Exercise input |
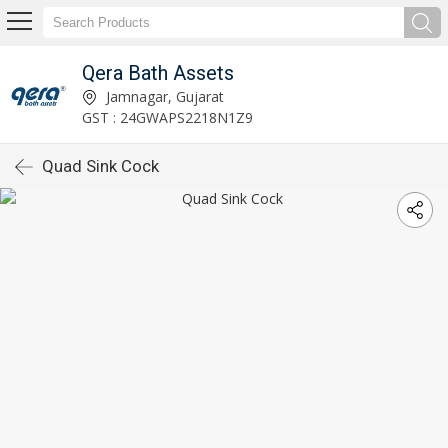
Qera Bath Assets
Jamnagar, Gujarat
GST : 24GWAPS2218N1Z9
Quad Sink Cock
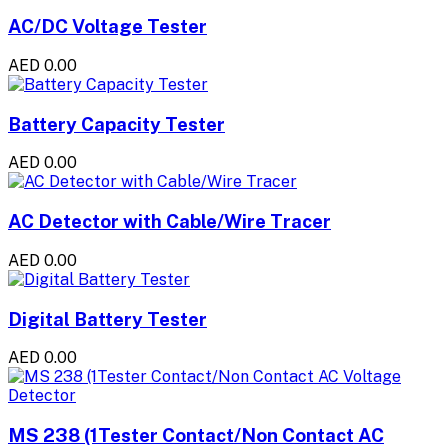
AC/DC Voltage Tester
AED 0.00
Battery Capacity Tester
AED 0.00
AC Detector with Cable/Wire Tracer
AED 0.00
Digital Battery Tester
AED 0.00
MS 238 (1Tester Contact/Non Contact AC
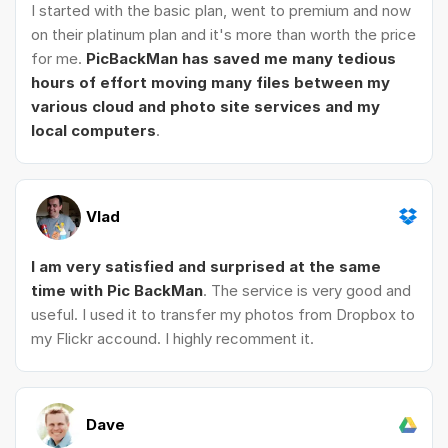
I started with the basic plan, went to premium and now
on their platinum plan and it's more than worth the price
for me.
PicBackMan has saved me many tedious
hours of effort moving many files between my
various cloud and photo site services and my
local computers
.
Vlad
I am very satisfied and surprised at the same
time with Pic BackMan
. The service is very good and
useful. I used it to transfer my photos from Dropbox to
my Flickr accound. I highly recomment it.
Dave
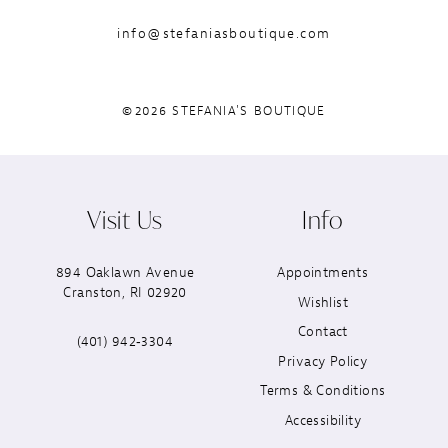
info@stefaniasboutique.com
©2026 STEFANIA'S BOUTIQUE
Visit Us
Info
894 Oaklawn Avenue
Appointments
Cranston, RI 02920
Wishlist
Contact
(401) 942‑3304
Privacy Policy
Terms & Conditions
Accessibility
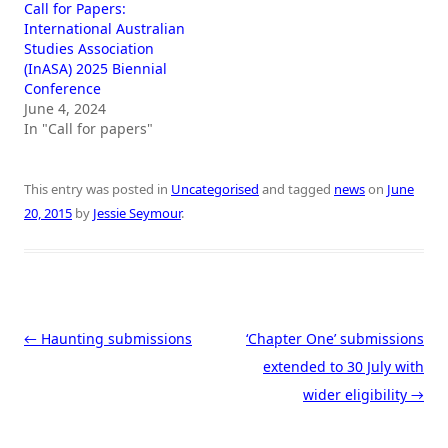
Call for Papers:
International Australian
Studies Association
(InASA) 2025 Biennial
Conference
June 4, 2024
In "Call for papers"
This entry was posted in
Uncategorised
and tagged
news
on
June
20, 2015
by
Jessie Seymour
.
Post navigation
←
Haunting submissions
‘Chapter One’ submissions
extended to 30 July with
wider eligibility
→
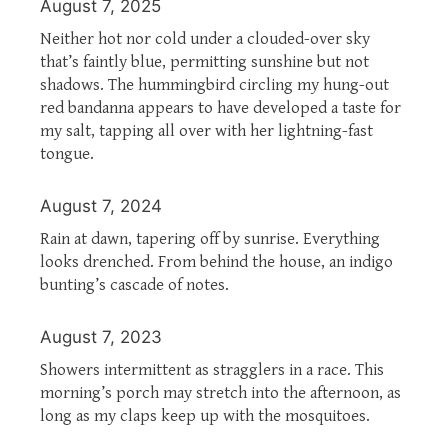
August 7, 2025
Neither hot nor cold under a clouded-over sky
that’s faintly blue, permitting sunshine but not
shadows. The hummingbird circling my hung-out
red bandanna appears to have developed a taste for
my salt, tapping all over with her lightning-fast
tongue.
August 7, 2024
Rain at dawn, tapering off by sunrise. Everything
looks drenched. From behind the house, an indigo
bunting’s cascade of notes.
August 7, 2023
Showers intermittent as stragglers in a race. This
morning’s porch may stretch into the afternoon, as
long as my claps keep up with the mosquitoes.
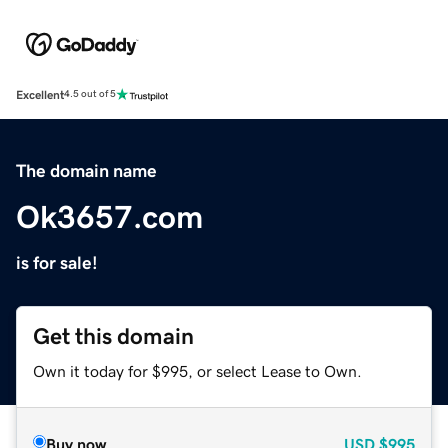
Excellent
4.5 out of 5
The domain name
Ok3657.com
is for sale!
Get this domain
Own it today for $995, or select Lease to Own.
Buy now
USD
$995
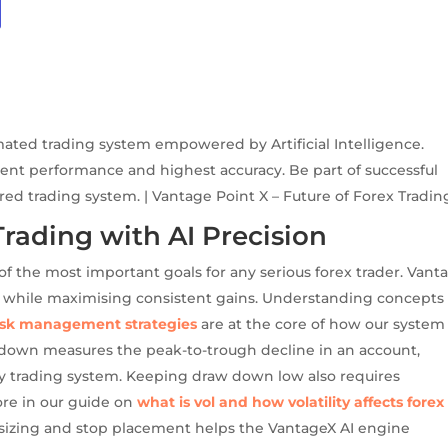
mated trading system empowered by Artificial Intelligence.
ent performance and highest accuracy. Be part of successful
ered trading system. | Vantage Point X – Future of Forex Tradin
ding with AI Precision
 the most important goals for any serious forex trader. Vant
ital while maximising consistent gains. Understanding concepts 
risk management strategies
are at the core of how our system
 down measures the peak-to-trough decline in an account,
any trading system. Keeping draw down low also requires
ore in our guide on
what is vol and how volatility affects forex
n sizing and stop placement helps the VantageX AI engine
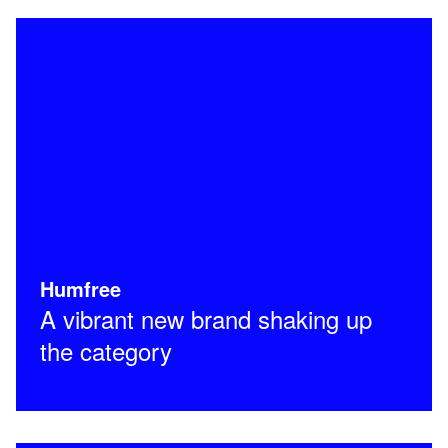
Humfree
A vibrant new brand shaking up
the category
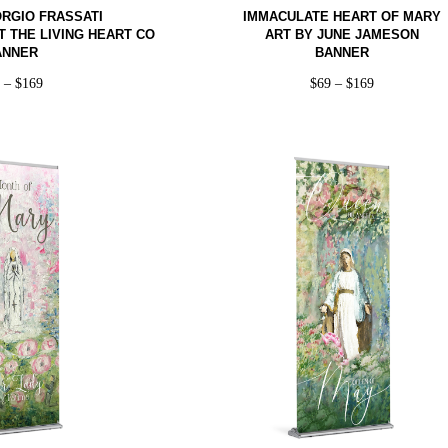
IORGIO FRASSATI
IMMACULATE HEART OF MARY
T THE LIVING HEART CO
ART BY JUNE JAMESON
ANNER
BANNER
9
–
$
169
$
69
–
$
169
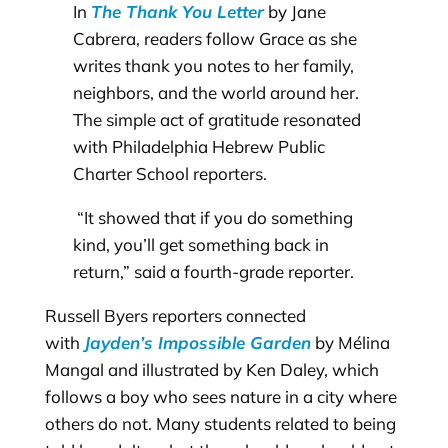
In
The Thank You Letter
by Jane
Cabrera, readers follow Grace as she
writes thank you notes to her family,
neighbors, and the world around her.
The simple act of gratitude resonated
with Philadelphia Hebrew Public
Charter School reporters.
“It showed that if you do something
kind, you’ll get something back in
return,” said a fourth-grade reporter.
Russell Byers reporters connected
with
Jayden’s Impossible Garden
by Mélina
Mangal and illustrated by Ken Daley, which
follows a boy who sees nature in a city where
others do not. Many students related to being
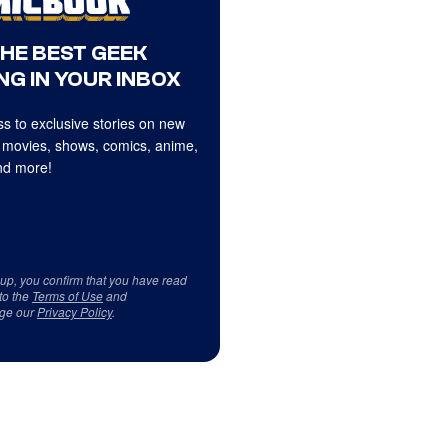
THE BEST GEEK
NG IN YOUR INBOX
s to exclusive stories on new
 movies, shows, comics, anime,
d more!
 up, you confirm that you have read
to the
Terms of Use
and
ge our
Privacy Policy
.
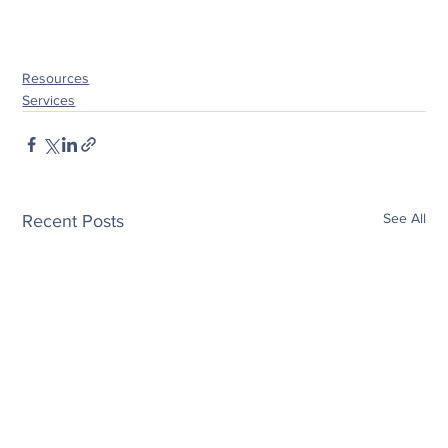
Resources
Services
See All
Recent Posts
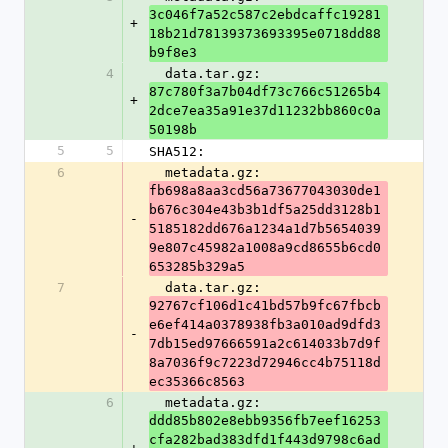
3c046f7a52c587c2ebdcaffc19281
+
18b21d78139373693395e0718dd88
b9f8e3
4
  data.tar.gz: 
87c780f3a7b04df73c766c51265b4
+
2dce7ea35a91e37d11232bb860c0a
50198b
5
5
SHA512:
6
  metadata.gz: 
fb698a8aa3cd56a73677043030de1
b676c304e43b3b1df5a25dd3128b1
-
5185182dd676a1234a1d7b5654039
9e807c45982a1008a9cd8655b6cd0
653285b329a5
7
  data.tar.gz: 
92767cf106d1c41bd57b9fc67fbcb
e6ef414a0378938fb3a010ad9dfd3
-
7db15ed97666591a2c614033b7d9f
8a7036f9c7223d72946cc4b75118d
ec35366c8563
6
  metadata.gz: 
ddd85b802e8ebb9356fb7eef16253
cfa282bad383dfd1f443d9798c6ad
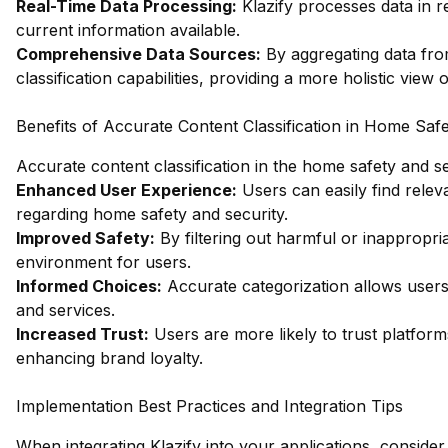
Real-Time Data Processing:
Klazify processes data in r
current information available.
Comprehensive Data Sources:
By aggregating data fro
classification capabilities, providing a more holistic view 
Benefits of Accurate Content Classification in Home Safe
Accurate content classification in the home safety and s
Enhanced User Experience:
Users can easily find relev
regarding home safety and security.
Improved Safety:
By filtering out harmful or inappropria
environment for users.
Informed Choices:
Accurate categorization allows user
and services.
Increased Trust:
Users are more likely to trust platform
enhancing brand loyalty.
Implementation Best Practices and Integration Tips
When integrating Klazify into your applications, consider 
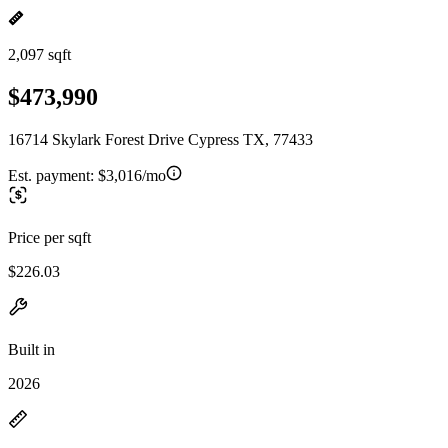
2,097 sqft
$473,990
16714 Skylark Forest Drive Cypress TX, 77433
Est. payment:
$3,016/mo
Price per sqft
$226.03
Built in
2026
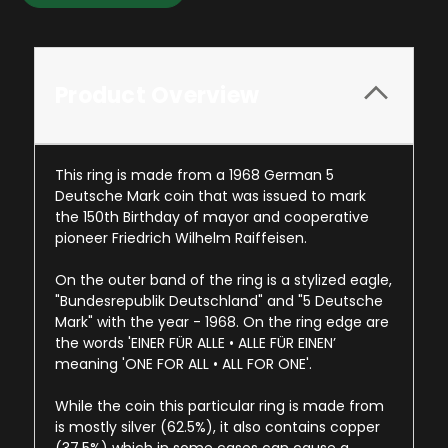
Product Overview
This ring is made from a 1968 German 5
Deutsche Mark coin that was issued to mark
the 150th Birthday of mayor and cooperative
pioneer Friedrich Wilhelm Raiffeisen.
On the outer band of the ring is a stylized eagle,
"Bundesrepublik Deutschland" and "5 Deutsche
Mark" with the year - 1968. On the ring edge are
the words 'EINER FÜR ALLE • ALLE FÜR EINEN’
meaning 'ONE FOR ALL • ALL FOR ONE'.
While the coin this particular ring is made from
is mostly silver (62.5%), it also contains copper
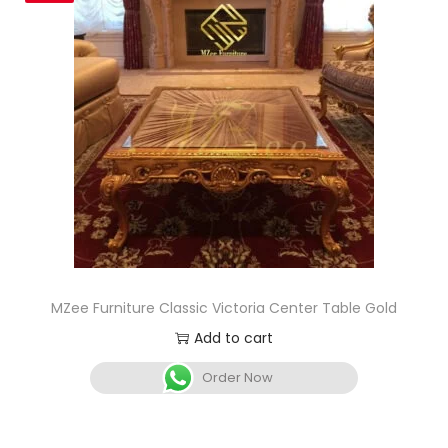
MZee Furniture Classic Victoria Center Table Gold
Add to cart
Order Now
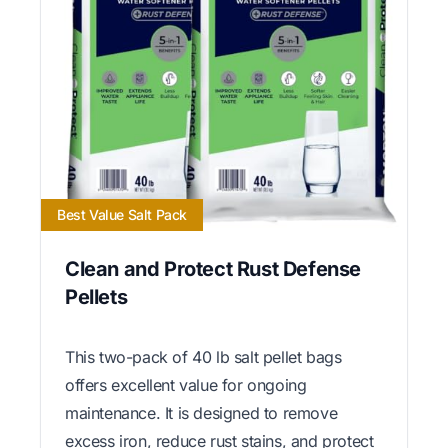
Best Value Salt Pack
Clean and Protect Rust Defense
Pellets
This two-pack of 40 lb salt pellet bags
offers excellent value for ongoing
maintenance. It is designed to remove
excess iron, reduce rust stains, and protect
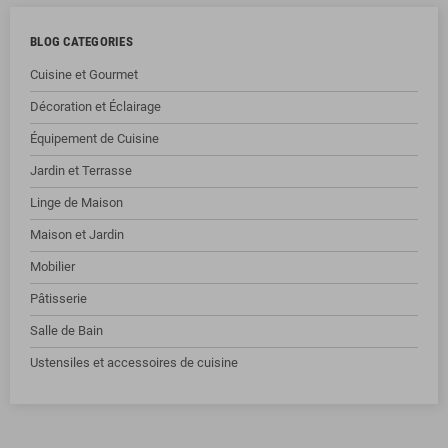
BLOG CATEGORIES
Cuisine et Gourmet
Décoration et Éclairage
Équipement de Cuisine
Jardin et Terrasse
Linge de Maison
Maison et Jardin
Mobilier
Pâtisserie
Salle de Bain
Ustensiles et accessoires de cuisine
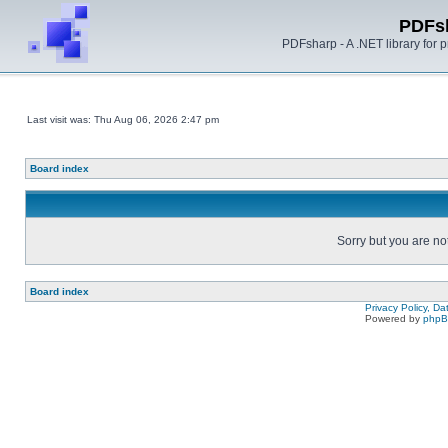
PDFs
PDFsharp - A .NET library for
Last visit was: Thu Aug 06, 2026 2:47 pm
Board index
Sorry but you are no
Board index
Privacy Policy, D
Powered by
php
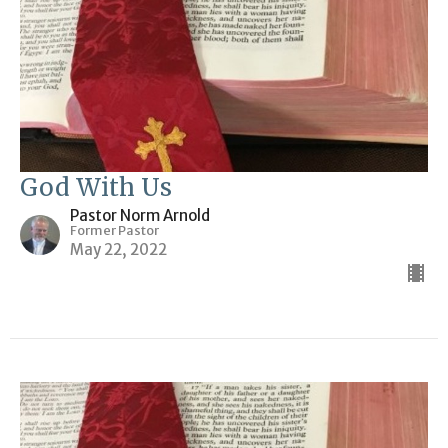
God With Us
Pastor Norm Arnold
Former Pastor
May 22, 2022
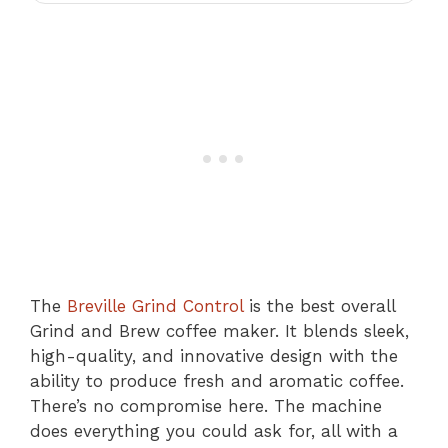
The
Breville Grind Control
is the best overall
Grind and Brew coffee maker. It blends sleek,
high-quality, and innovative design with the
ability to produce fresh and aromatic coffee.
There’s no compromise here. The machine
does everything you could ask for, all with a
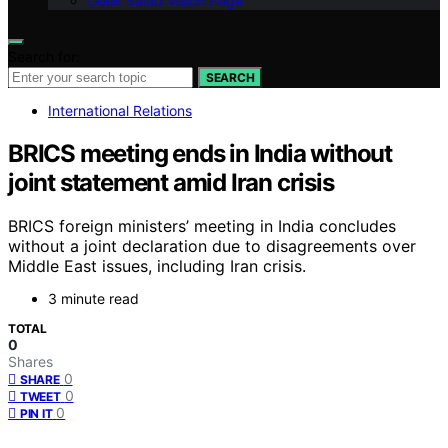
Geek Salad Vision Page
Search for:
SEARCH
International Relations
BRICS meeting ends in India without
joint statement amid Iran crisis
BRICS foreign ministers’ meeting in India concludes
without a joint declaration due to disagreements over
Middle East issues, including Iran crisis.
3 minute read
TOTAL
0
Shares
0
SHARE
0
TWEET
0
PIN IT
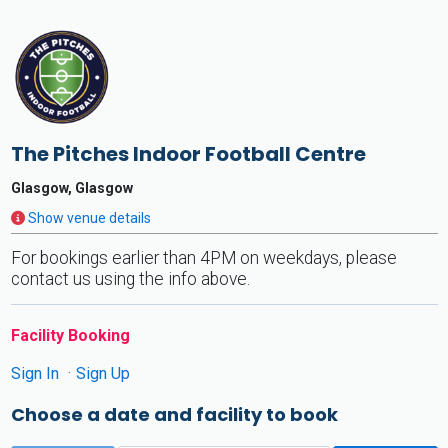
The Pitches Indoor Football Centre
Glasgow, Glasgow
Show venue details
For bookings earlier than 4PM on weekdays, please
contact us using the info above.
Facility Booking
Sign In
Sign Up
Choose a date and facility to book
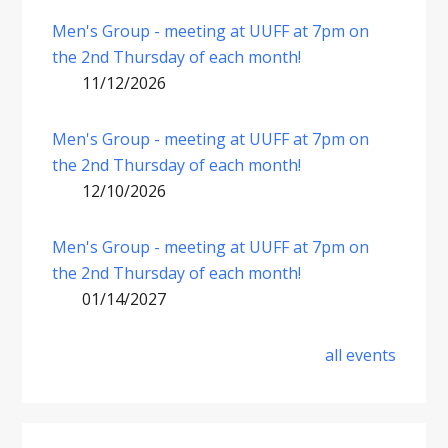
Men's Group - meeting at UUFF at 7pm on
the 2nd Thursday of each month!
11/12/2026
Men's Group - meeting at UUFF at 7pm on
the 2nd Thursday of each month!
12/10/2026
Men's Group - meeting at UUFF at 7pm on
the 2nd Thursday of each month!
01/14/2027
all events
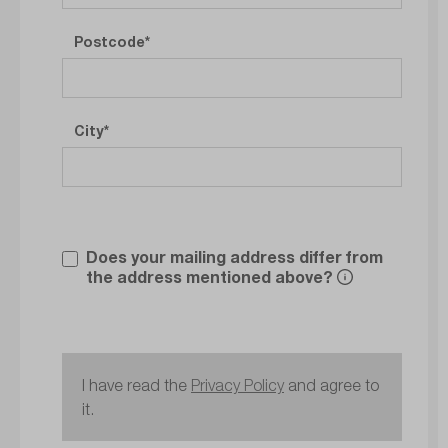
Postcode
City
Does your mailing address differ from
the address mentioned above?
I have read the
Privacy Policy
and agree to
it.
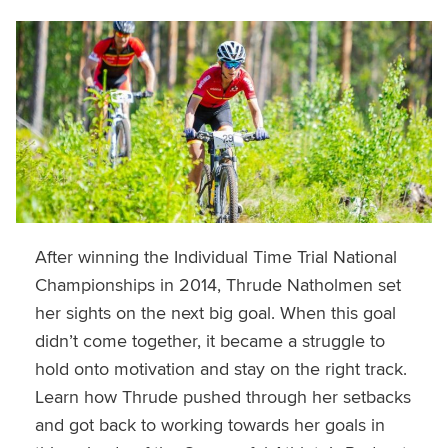
After winning the Individual Time Trial National
Championships in 2014, Thrude Natholmen set
her sights on the next big goal. When this goal
didn’t come together, it became a struggle to
hold onto motivation and stay on the right track.
Learn how Thrude pushed through her setbacks
and got back to working towards her goals in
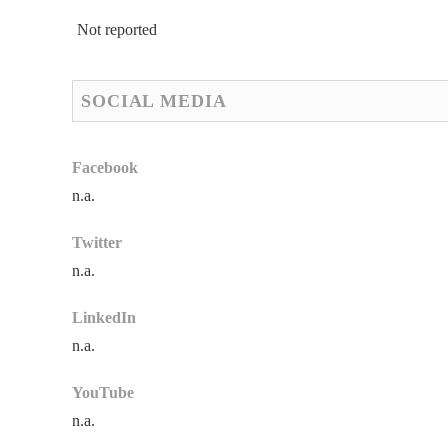
Not reported
SOCIAL MEDIA
Facebook
n.a.
Twitter
n.a.
LinkedIn
n.a.
YouTube
n.a.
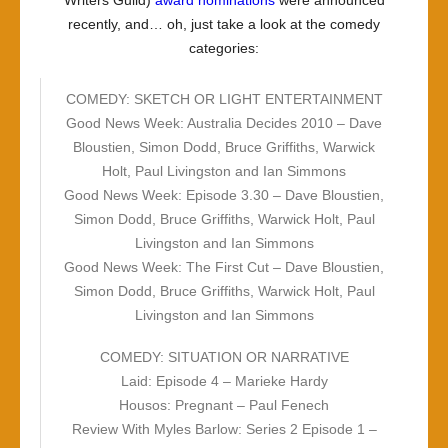
Writers Guild)
award nominations
were announced
recently, and… oh, just take a look at the comedy
categories:
COMEDY: SKETCH OR LIGHT ENTERTAINMENT
Good News Week: Australia Decides 2010 – Dave
Bloustien, Simon Dodd, Bruce Griffiths, Warwick
Holt, Paul Livingston and Ian Simmons
Good News Week: Episode 3.30 – Dave Bloustien,
Simon Dodd, Bruce Griffiths, Warwick Holt, Paul
Livingston and Ian Simmons
Good News Week: The First Cut – Dave Bloustien,
Simon Dodd, Bruce Griffiths, Warwick Holt, Paul
Livingston and Ian Simmons
COMEDY: SITUATION OR NARRATIVE
Laid: Episode 4 – Marieke Hardy
Housos: Pregnant – Paul Fenech
Review With Myles Barlow: Series 2 Episode 1 –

Work request |
Leave out every picture, and copy exactly the lines above starting at the one holding "Digital Battery Tester" and ending at the one holding "hours of effort moving many files between my", no more and no less.

Result |
Digital Battery Tester
AED 0.00
MS 238 (1Tester Contact/Non Contact AC
I started with the basic plan, went to premium and now
on their platinum plan and it's more than worth the price
for me.
PicBackMan has saved me many tedious
hours of effort moving many files between my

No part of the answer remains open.